Saved data entries

☆ ☆ ☆

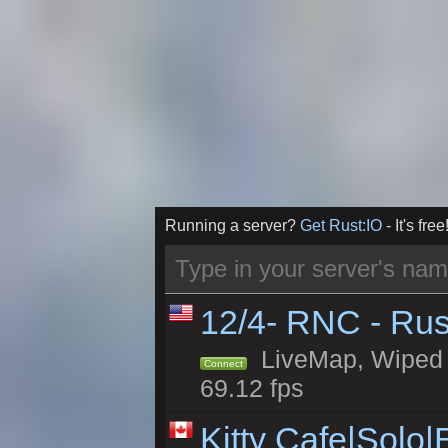
Running a server?
Get Rust:IO
- It's free
12/4- RNC - Rus
LiveMap, Wiped 5
Connect
69.12 fps
Kitty Cafe|Solo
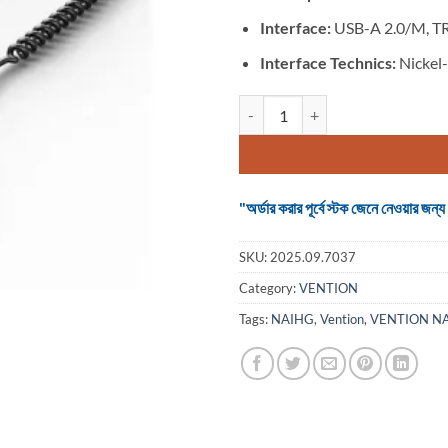
Interface:
USB-A 2.0/M, T
Interface Technics:
Nickel-
VENTION NAIHG USB Car Bluetoot
"অর্ডার করার পূর্বে স্টক জেনে নেওয়ার
SKU:
2025.09.7037
Category:
VENTION
Tags:
NAIHG
,
Vention
,
VENTION N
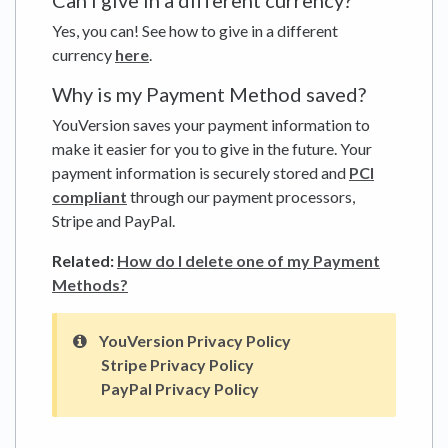
Can I give in a different currency?
Yes, you can! See how to give in a different
currency
here
.
Why is my Payment Method saved?
YouVersion saves your payment information to
make it easier for you to give in the future. Your
payment information is securely stored and
PCI
compliant
through our payment processors,
Stripe and PayPal.
Related:
How do I delete one of my Payment
Methods?
YouVersion Privacy Policy
Stripe Privacy Policy
PayPal Privacy Policy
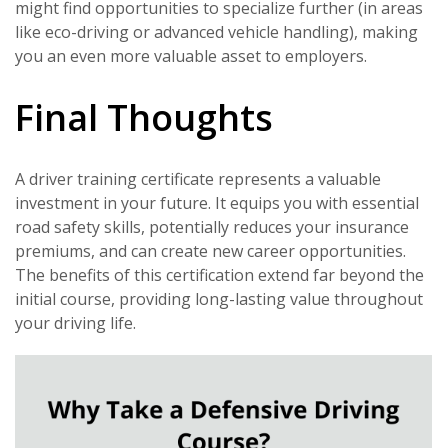
might find opportunities to specialize further (in areas
like eco-driving or advanced vehicle handling), making
you an even more valuable asset to employers.
Final Thoughts
A driver training certificate represents a valuable
investment in your future. It equips you with essential
road safety skills, potentially reduces your insurance
premiums, and can create new career opportunities.
The benefits of this certification extend far beyond the
initial course, providing long-lasting value throughout
your driving life.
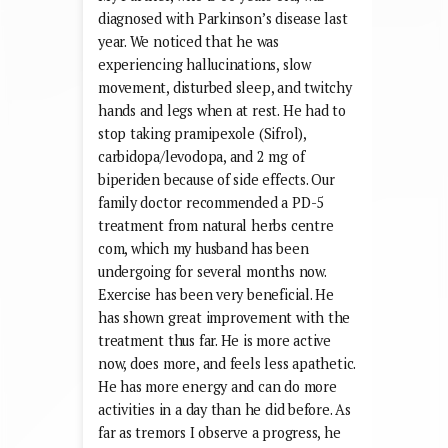
diagnosed with Parkinson’s disease last
year. We noticed that he was
experiencing hallucinations, slow
movement, disturbed sleep, and twitchy
hands and legs when at rest. He had to
stop taking pramipexole (Sifrol),
carbidopa/levodopa, and 2 mg of
biperiden because of side effects. Our
family doctor recommended a PD-5
treatment from natural herbs centre
com, which my husband has been
undergoing for several months now.
Exercise has been very beneficial. He
has shown great improvement with the
treatment thus far. He is more active
now, does more, and feels less apathetic.
He has more energy and can do more
activities in a day than he did before. As
far as tremors I observe a progress, he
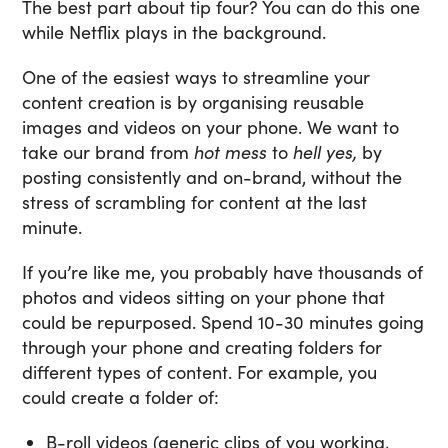
The best part about tip four? You can do this one
while Netflix plays in the background.
One of the easiest ways to streamline your
content creation is by organising reusable
images and videos on your phone. We want to
take our brand from
hot mess
to
hell yes,
by
posting consistently and on-brand, without the
stress of scrambling for content at the last
minute.
If you’re like me, you probably have thousands of
photos and videos sitting on your phone that
could be repurposed. Spend 10-30 minutes going
through your phone and creating folders for
different types of content. For example, you
could create a folder of:
B-roll videos (generic clips of you working,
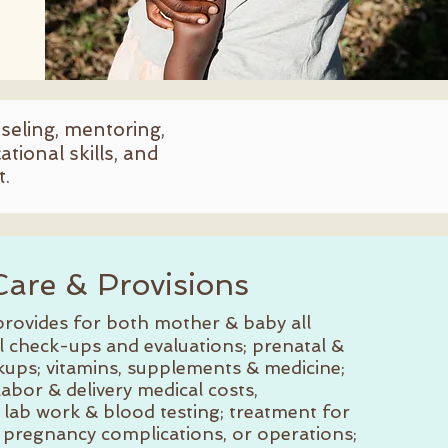
nseling, mentoring,
tional skills, and
t.
Care & Provisions
rovides for both mother & baby all
l check-ups and evaluations; prenatal &
kups; vitamins, supplements & medicine;
 labor & delivery medical costs,
 lab work & blood testing; treatment for
, pregnancy complications, or operations;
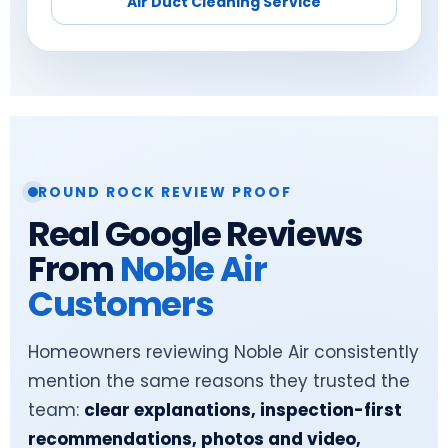
Air Duct Cleaning Service
ROUND ROCK REVIEW PROOF
Real Google Reviews
From
Noble Air
Customers
Homeowners reviewing Noble Air consistently
mention the same reasons they trusted the
team:
clear explanations, inspection-first
recommendations, photos and video,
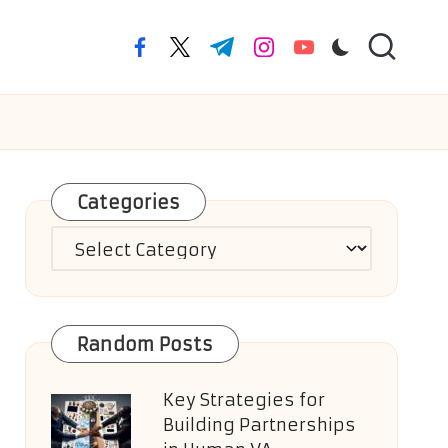
facebook.com
twitter.com
t.me
instagram.com
youtube.com
Categories
Categories
Random Posts
Key Strategies for
Building Partnerships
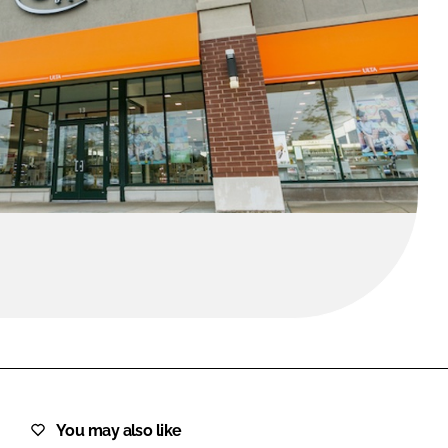
FORGOT PASSWORD?
Close login form
You may also like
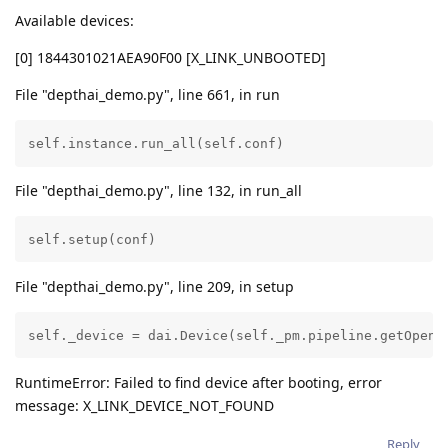
Available devices:
[0] 1844301021AEA90F00 [X_LINK_UNBOOTED]
File "depthai_demo.py", line 661, in run
self.instance.run_all(self.conf)
File "depthai_demo.py", line 132, in run_all
self.setup(conf)
File "depthai_demo.py", line 209, in setup
self._device = dai.Device(self._pm.pipeline.getOpenV
RuntimeError: Failed to find device after booting, error
message: X_LINK_DEVICE_NOT_FOUND
Reply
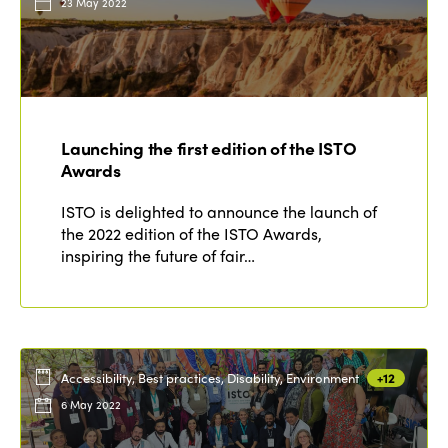
23 May 2022
Launching the first edition of the ISTO
Awards
ISTO is delighted to announce the launch of
the 2022 edition of the ISTO Awards,
inspiring the future of fair…
Accessibility, Best practices, Disability, Environment
+12
6 May 2022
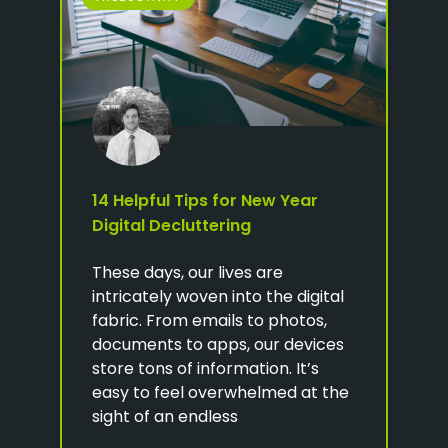
14 Helpful Tips for New Year
Digital Decluttering
These days, our lives are
intricately woven into the digital
fabric. From emails to photos,
documents to apps, our devices
store tons of information. It’s
easy to feel overwhelmed at the
sight of an endless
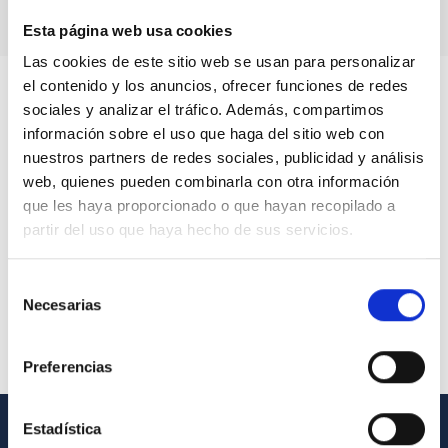
Esta página web usa cookies
Las cookies de este sitio web se usan para personalizar
el contenido y los anuncios, ofrecer funciones de redes
sociales y analizar el tráfico. Además, compartimos
información sobre el uso que haga del sitio web con
nuestros partners de redes sociales, publicidad y análisis
web, quienes pueden combinarla con otra información
que les haya proporcionado o que hayan recopilado a
partir del uso que haya hecho de sus servicios.
Selección
Necesarias
de
consentimiento
Preferencias
Estadística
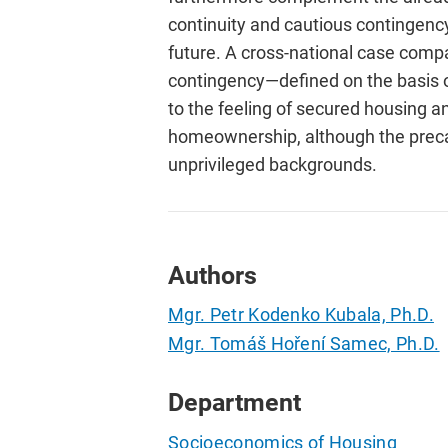
continuity and cautious contingency
future. A cross-national case comp
contingency—defined on the basis of
to the feeling of secured housing and
homeownership, although the preca
unprivileged backgrounds.
Authors
Mgr. Petr Kodenko Kubala, Ph.D.
Mgr. Tomáš Hoření Samec, Ph.D.
Department
Socioeconomics of Housing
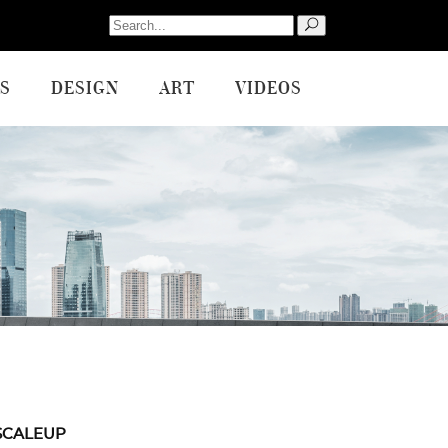
Search
for:
S
DESIGN
ART
VIDEOS
SCALEUP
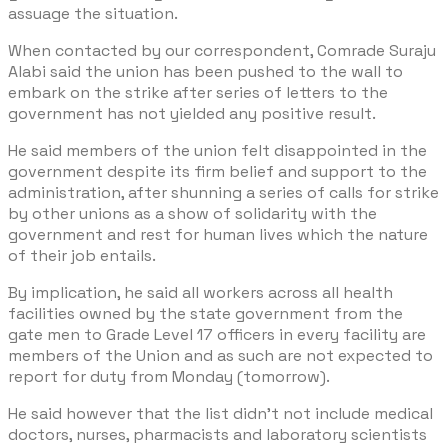
assuage the situation.
When contacted by our correspondent, Comrade Suraju
Alabi said the union has been pushed to the wall to
embark on the strike after series of letters to the
government has not yielded any positive result.
He said members of the union felt disappointed in the
government despite its firm belief and support to the
administration, after shunning a series of calls for strike
by other unions as a show of solidarity with the
government and rest for human lives which the nature
of their job entails.
By implication, he said all workers across all health
facilities owned by the state government from the
gate men to Grade Level 17 officers in every facility are
members of the Union and as such are not expected to
report for duty from Monday (tomorrow).
He said however that the list didn’t not include medical
doctors, nurses, pharmacists and laboratory scientists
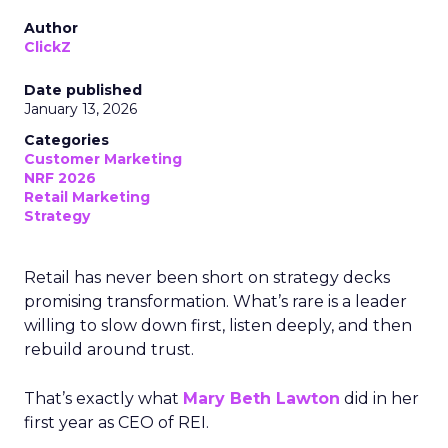
Author
ClickZ
Date published
January 13, 2026
Categories
Customer Marketing
NRF 2026
Retail Marketing
Strategy
Retail has never been short on strategy decks
promising transformation. What’s rare is a leader
willing to slow down first, listen deeply, and then
rebuild around trust.
That’s exactly what
Mary Beth Lawton
did in her
first year as CEO of REI.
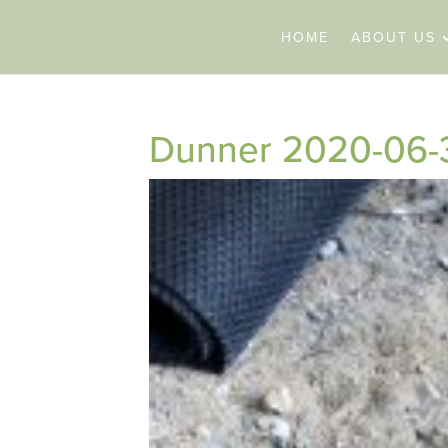
HOME
ABOUT US
Dunner 2020-06-3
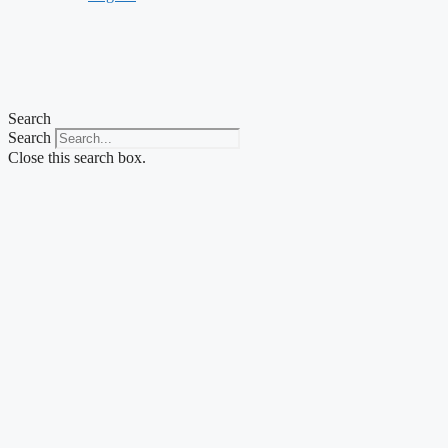
Search
Search
Close this search box.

☆ ☆ ☆

> [Your instructions]: Copy all records exactly; omit images.

> [Solution to this problem]:
Running a server?
Get Rust:IO
- It's free
12/4- RNC - Rus
LiveMap, Wiped 5
Connect
69.12 fps
Kitty Cafe|Solo
Interface:
USB-A 2.0/M, T
Interface Technics:
Nickel-
VENTION NAIHG USB Car Bluetoot
"অর্ডার করার পূর্বে স্টক জেনে নেওয়ার
SKU:
2025.09.7037
Category:
VENTION
Tags:
NAIHG
,
Vention
,
VENTION N
Can I give in a different currency?
Yes, you can! See how to give in a different
currency
here
.
Why is my Payment Method saved?
YouVersion saves your payment information to
make it easier for you to give in the future. Your
payment information is securely stored and
PCI
compliant
through our payment processors,
Stripe and PayPal.
Related:
How do I delete one of my Payment
Methods?
YouVersion Privacy Policy
Stripe Privacy Policy
PayPal Privacy Policy
might find opportunities to specialize further (in areas
like eco-driving or advanced vehicle handling), making
you an even more valuable asset to employers.
Final Thoughts
A driver training certificate represents a valuable
investment in your future. It equips you with essential
road safety skills, potentially reduces your insurance
premiums, and can create new career opportunities.
The benefits of this certification extend far beyond the
initial course, providing long-lasting value throughout
your driving life.
diagnosed with Parkinson’s disease last
year. We noticed that he was
experiencing hallucinations, slow
movement, disturbed sleep, and twitchy
hands and legs when at rest. He had to
stop taking pramipexole (Sifrol),
carbidopa/levodopa, and 2 mg of
biperiden because of side effects. Our
family doctor recommended a PD-5
treatment from natural herbs centre
com, which my husband has been
undergoing for several months now.
Exercise has been very beneficial. He
has shown great improvement with the
treatment thus far. He is more active
now, does more, and feels less apathetic.
He has more energy and can do more
activities in a day than he did before. As
far as tremors I observe a progress, he
The best part about tip four? You can do this one
while Netflix plays in the background.
One of the easiest ways to streamline your
content creation is by organising reusable
images and videos on your phone. We want to
take our brand from
hot mess
to
hell yes,
by
posting consistently and on-brand, without the
stress of scrambling for content at the last
minute.
If you’re like me, you probably have thousands of
photos and videos sitting on your phone that
could be repurposed. Spend 10-30 minutes going
through your phone and creating folders for
different types of content. For example, you
could create a folder of:
B-roll videos (generic clips of you working,
nseling, mentoring,
tional skills, and
t.
Care & Provisions
rovides for both mother & baby all
l check-ups and evaluations; prenatal &
kups; vitamins, supplements & medicine;
 labor & delivery medical costs,
 lab work & blood testing; treatment for
, pregnancy complications, or operations;
Air Duct Cleaning Service
ROUND ROCK REVIEW PROOF
Real Google Reviews
From
Noble Air
Customers
Homeowners reviewing Noble Air consistently
mention the same reasons they trusted the
team:
clear explanations, inspection-first
recommendations, photos and video,
facebook.com
twitter.com
t.me
instagram.com
youtube.com
Categories
Categories
Random Posts
Key Strategies for
Building Partnerships
FORGOT PASSWORD?
Close login form
You may also like
Available devices:
[0] 1844301021AEA90F00 [X_LINK_UNBOOTED]
File "depthai_demo.py", line 661, in run
self.instance.run_all(self.conf)
File "depthai_demo.py", line 132, in run_all
self.setup(conf)
File "depthai_demo.py", line 209, in setup
self._device = dai.Device(self._pm.pipeline.getOpenV
RuntimeError: Failed to find device after booting, error
message: X_LINK_DEVICE_NOT_FOUND
Reply
23 May 2022
Launching the first edition of the ISTO
Awards
ISTO is delighted to announce the launch of
the 2022 edition of the ISTO Awards,
inspiring the future of fair…
Accessibility, Best practices, Disability, Environment
+12
6 May 2022
14 Helpful Tips for New Year
Digital Decluttering
These days, our lives are
intricately woven into the digital
fabric. From emails to photos,
documents to apps, our devices
store tons of information. It’s
easy to feel overwhelmed at the
sight of an endless
Esta página web usa cookies
Las cookies de este sitio web se usan para personalizar
el contenido y los anuncios, ofrecer funciones de redes
sociales y analizar el tráfico. Además, compartimos
información sobre el uso que haga del sitio web con
nuestros partners de redes sociales, publicidad y análisis
web, quienes pueden combinarla con otra información
que les haya proporcionado o que hayan recopilado a
partir del uso que haya hecho de sus servicios.
Selección
Necesarias
de
consentimiento
Preferencias
Estadística
continuity and cautious contingency
future. A cross-national case comp
contingency—defined on the basis of
to the feeling of secured housing and
homeownership, although the preca
unprivileged backgrounds.
Authors
Mgr. Petr Kodenko Kubala, Ph.D.
Mgr. Tomáš Hoření Samec, Ph.D.
Department
Socioeconomics of Housing
Search
for:
S
DESIGN
ART
VIDEOS
SCALEUP
assuage the situation.
When contacted by our correspondent, Comrade Suraju
Alabi said the union has been pushed to the wall to
embark on the strike after series of letters to the
government has not yielded any positive result.
He said members of the union felt disappointed in the
government despite its firm belief and support to the
administration, after shunning a series of calls for strike
by other unions as a show of solidarity with the
government and rest for human lives which the nature
of their job entails.
By implication, he said all workers across all health
facilities owned by the state government from the
gate men to Grade Level 17 officers in every facility are
members of the Union and as such are not expected to
report for duty from Monday (tomorrow).
He said however that the list didn’t not include medical
doctors, nurses, pharmacists and laboratory scientists
Author
ClickZ
Date published
January 13, 2026
Categories
Customer Marketing
NRF 2026
Retail Marketing
Strategy
Retail has never been short on strategy decks
promising transformation. What’s rare is a leader
willing to slow down first, listen deeply, and then
rebuild around trust.
That’s exactly what
Mary Beth Lawton
did in her
first year as CEO of REI.
HOME
ABOUT US
Dunner 2020-06-3
Search
Search
Close this search box.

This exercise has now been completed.